EXCERPTED RECORDS below:

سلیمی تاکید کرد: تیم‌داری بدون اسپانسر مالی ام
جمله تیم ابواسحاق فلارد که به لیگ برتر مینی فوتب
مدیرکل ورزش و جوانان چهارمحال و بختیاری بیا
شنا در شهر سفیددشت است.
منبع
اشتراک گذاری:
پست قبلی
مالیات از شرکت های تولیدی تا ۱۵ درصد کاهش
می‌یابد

End of EXCERPTED RECORDS.
EXCERPTED RECORDS below:

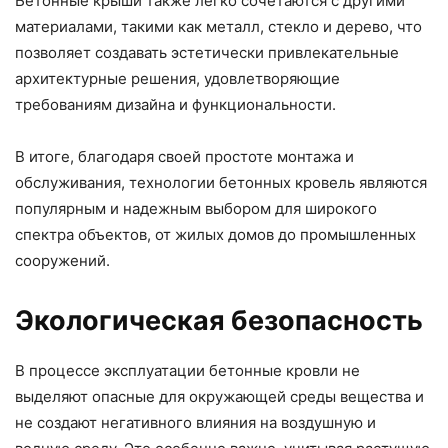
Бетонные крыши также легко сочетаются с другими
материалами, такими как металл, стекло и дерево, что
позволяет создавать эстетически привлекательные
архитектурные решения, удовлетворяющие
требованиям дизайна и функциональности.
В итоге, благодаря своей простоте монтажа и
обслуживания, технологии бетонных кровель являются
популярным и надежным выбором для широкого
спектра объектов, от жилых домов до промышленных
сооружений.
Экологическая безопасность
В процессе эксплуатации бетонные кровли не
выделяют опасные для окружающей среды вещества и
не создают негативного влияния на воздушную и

End of EXCERPTED RECORDS.

**ASSIGNMENT**
Within the material above, transcribe exactly the lines that run from the line holding "Экологическая безопасность" through the line holding "не создают негативного влияния на воздушную и".

**YOUR RESPONSE**
Экологическая безопасность
В процессе эксплуатации бетонные кровли не
выделяют опасные для окружающей среды вещества и
не создают негативного влияния на воздушную и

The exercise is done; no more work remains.